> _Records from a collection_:
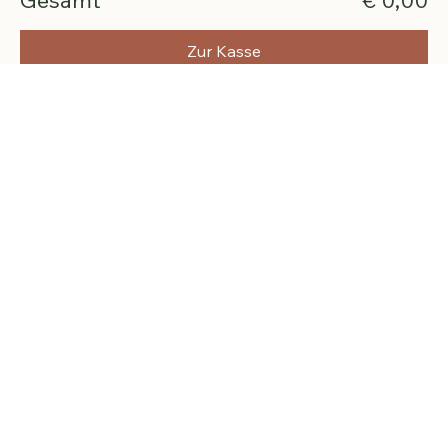
Gesamt
€ 0,00
Zur Kasse
Diese Veranstaltung teilen
Bleib mit mir verbunden
Erhalte regelmäßig persönliche Impulse, Inspirationen sowie Informationen zu neuen Seminaren,
Veranstaltungen und Angeboten - mit Tiefe, Klarheit und ohne Spam.
Melde dich für meinen Newsletter an.
E-Mail-Adresse
*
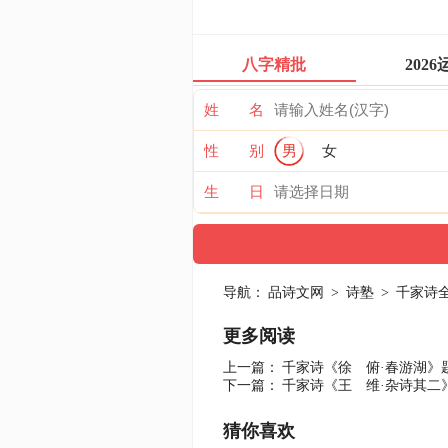
八字精批
2026
姓 名
性 别
男
女
生 日
导航：
品诗文网
>
诗塾
>
千家诗
更多阅读
上一篇：
千家诗《徐 俯·春游湖》
下一篇：
千家诗《王 维·杂诗其二
猜你喜欢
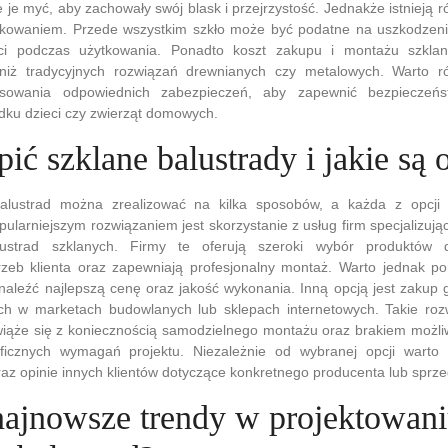
e je myć, aby zachowały swój blask i przejrzystość. Jednakże istnieją
tkowaniem. Przede wszystkim szkło może być podatne na uszkodzen
i podczas użytkowania. Ponadto koszt zakupu i montażu szklany
niż tradycyjnych rozwiązań drewnianych czy metalowych. Warto r
osowania odpowiednich zabezpieczeń, aby zapewnić bezpieczeńs
dku dzieci czy zwierząt domowych.
ić szklane balustrady i jakie są 
alustrad można zrealizować na kilka sposobów, a każda z opcji 
pularniejszym rozwiązaniem jest skorzystanie z usług firm specjalizują
ustrad szklanych. Firmy te oferują szeroki wybór produktów 
rzeb klienta oraz zapewniają profesjonalny montaż. Warto jednak po
naleźć najlepszą cenę oraz jakość wykonania. Inną opcją jest zakup
ch w marketach budowlanych lub sklepach internetowych. Takie ro
 wiąże się z koniecznością samodzielnego montażu oraz brakiem możl
ficznych wymagań projektu. Niezależnie od wybranej opcji warto
 oraz opinie innych klientów dotyczące konkretnego producenta lub sprz
 najnowsze trendy w projektowan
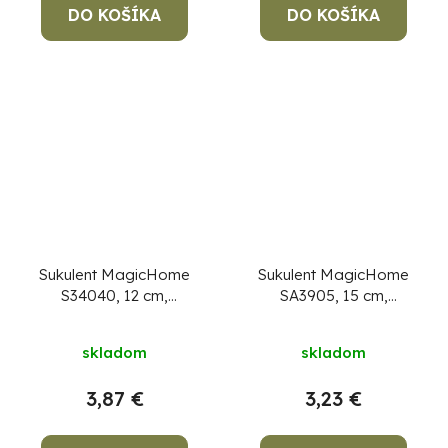
DO KOŠÍKA
DO KOŠÍKA
Sukulent MagicHome
Sukulent MagicHome
S34040, 12 cm,
SA3905, 15 cm,
črepník- cement, zlatý,
črepník- keramika,
umelý
zlatý, umelý
skladom
skladom
3,87 €
3,23 €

> _TRY IT_: Write out the records once more, exactly as they stand, with no images.

> _REPLY TO THE EXERCISE_:
Gesamt
€ 0,00
Zur Kasse
Diese Veranstaltung teilen
Bleib mit mir verbunden
Erhalte regelmäßig persönliche Impulse, Inspirationen sowie Informationen zu neuen Seminaren,
Veranstaltungen und Angeboten - mit Tiefe, Klarheit und ohne Spam.
Melde dich für meinen Newsletter an.
E-Mail-Adresse
*
八字精批
2026
姓 名
性 别
男
女
生 日
导航：
品诗文网
>
诗塾
>
千家诗
更多阅读
上一篇：
千家诗《徐 俯·春游湖》
下一篇：
千家诗《王 维·杂诗其二
猜你喜欢
e je myć, aby zachowały swój blask i przejrzystość. Jednakże istnieją
tkowaniem. Przede wszystkim szkło może być podatne na uszkodzen
i podczas użytkowania. Ponadto koszt zakupu i montażu szklany
niż tradycyjnych rozwiązań drewnianych czy metalowych. Warto r
osowania odpowiednich zabezpieczeń, aby zapewnić bezpieczeńs
dku dzieci czy zwierząt domowych.
ić szklane balustrady i jakie są 
alustrad można zrealizować na kilka sposobów, a każda z opcji 
pularniejszym rozwiązaniem jest skorzystanie z usług firm specjalizują
ustrad szklanych. Firmy te oferują szeroki wybór produktów 
rzeb klienta oraz zapewniają profesjonalny montaż. Warto jednak po
naleźć najlepszą cenę oraz jakość wykonania. Inną opcją jest zakup
ch w marketach budowlanych lub sklepach internetowych. Takie ro
 wiąże się z koniecznością samodzielnego montażu oraz brakiem możl
ficznych wymagań projektu. Niezależnie od wybranej opcji warto
 oraz opinie innych klientów dotyczące konkretnego producenta lub sprz
 najnowsze trendy w projektowan
DO KOŠÍKA
DO KOŠÍKA
Sukulent MagicHome
Sukulent MagicHome
S34040, 12 cm,
SA3905, 15 cm,
črepník- cement, zlatý,
črepník- keramika,
umelý
zlatý, umelý
skladom
skladom
3,87 €
3,23 €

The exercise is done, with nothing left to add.